FTC: Be careful with green marketing promises

Citing a disconnect between consumers and marketers, the FTC is proposing guidelines that would affect what companies should say about eco-friendly products and services.
Written by Heather Clancy, Contributor

Earlier this year, the Securities and Exchange Commission moved to require companies to disclose risks or challenges related to the environment in their regular shareholder filings. The theory being that anything that threatened long-term sustainability was something they should know about. Now, another government agency, the Federal Trade Commission, wants to mess with what you can say about "green products or services."

The FTC has proposed an update to a 18-year-old document (yes, 18 years!) document called the FTC Green Guides. The guides contain "advice" that are supposed to help marketers and advertisers frame what they are saying about a product or services environmental impact. In issuing the new guidelines, the commission said:

"In recent years, businesses have increasingly used 'green' marketing to capture consumers' attention and move Americans toward a more environmentally friendly future. But what companies think green claims mean and what consumers really understand are sometimes two different things. The proposed updates to the Green Guides will help businesses better align their product claims with consumer expectations."

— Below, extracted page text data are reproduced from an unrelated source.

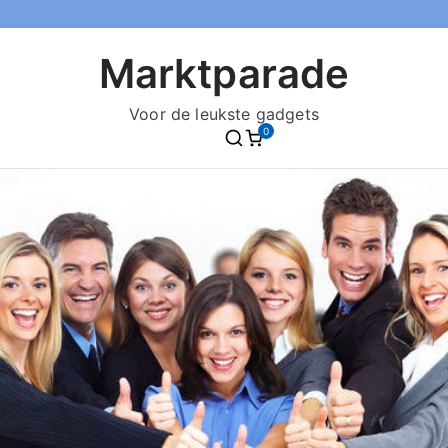
Marktparade
Voor de leukste gadgets
0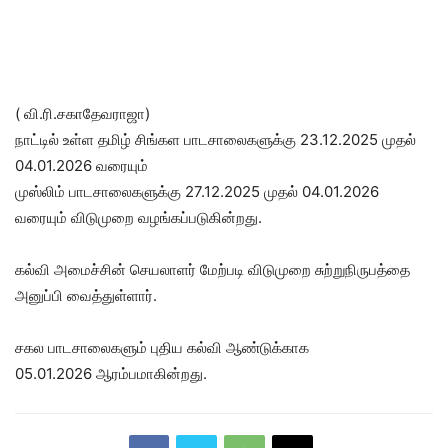
( வி.ரி.சகாதேவராஜா)
நாட்டில் உள்ள தமிழ் சிங்கள பாடசாலைகளுக்கு 23.12.2025 முதல்
04.01.2026 வரையும்
முஸ்லிம் பாடசாலைகளுக்கு 27.12.2025 முதல் 04.01.2026
வரையும் விடுமுறை வழங்கப்படுகின்றது.
கல்வி அமைச்சின் செயலாளர் மேற்படி விடுமுறை சுற்றுநிருபத்தை
அனுப்பி வைத்துள்ளார்.
சகல பாடசாலைகளும் புதிய கல்வி ஆண்டுக்காக
05.01.2026 ஆரம்பமாகின்றது.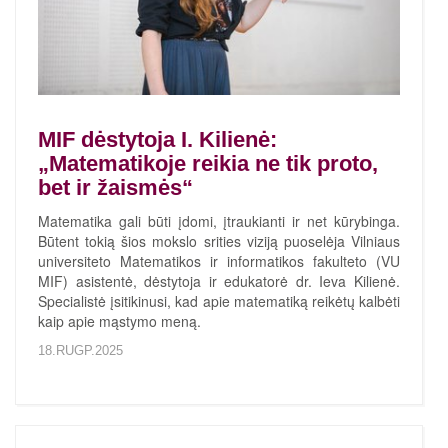
MIF dėstytoja I. Kilienė:
„Matematikoje reikia ne tik proto,
bet ir žaismės“
Matematika gali būti įdomi, įtraukianti ir net kūrybinga.
Būtent tokią šios mokslo srities viziją puoselėja Vilniaus
universiteto Matematikos ir informatikos fakulteto (VU
MIF) asistentė, dėstytoja ir edukatorė dr. Ieva Kilienė.
Specialistė įsitikinusi, kad apie matematiką reikėtų kalbėti
kaip apie mąstymo meną.
18.RUGP.2025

Yes, we all know that greenwashing is not a good thing, and we scoff against it. What the FTC is after, though, are all those "green" certifications that are starting to show up on products. One example, actually a really thoughtful example, is the Timberland Green Index, which could be the basis of a broader label among companies that make outdoor equipment and apparel.

The FTC wants labels of this type to be "clear, prominent and specific." Personally speaking, I think the Timberland example meets that test, which is one reason it is moving toward industry-wide adoption. But I can assure you that a lot of other certifications absolutely do not. I know because I do the grocery shopping in my household, and I've been looking. The technology world, in particular, has a LOT of these things. You can find them in the Global Eco-Label guide. My guess is that the FTC rule will have the affect of pushing many of these company-specific labels into a realm that is my industry-focused. In this case, fewer and clearer would definitely be a good thing.

As the new guidelines evolve, look for the FTC to expect your marketing team to become much more explicit about what it means if "renewable" materials or "renewable energy" are reasons that your product or service should be deemed green. Are you REALLY using renewable energy in your factories or did you just send someone off to buy some offsets. If your product is "degradable," it should decompose in less than a year. Does it? What the heck does "carbon-neutral" mean anyway? I don't even want to think about what will happen when companies start touting the green-ness of their supply chains. I will admit that I had to look up what "Scope 3" emissions meant recently, and I write about this stuff. You can bet that my mother-in-law hasn't a clue.

By the way, the FTC says its guidelines won't address anything that is marketed as "sustainable," "natural" or or "organic." The latter term is covered, in part, by the U.S. Department of Agriculture's National Organic Program.

The FTC is accepting public comment about the new guidelines until Dec. 10, 2010.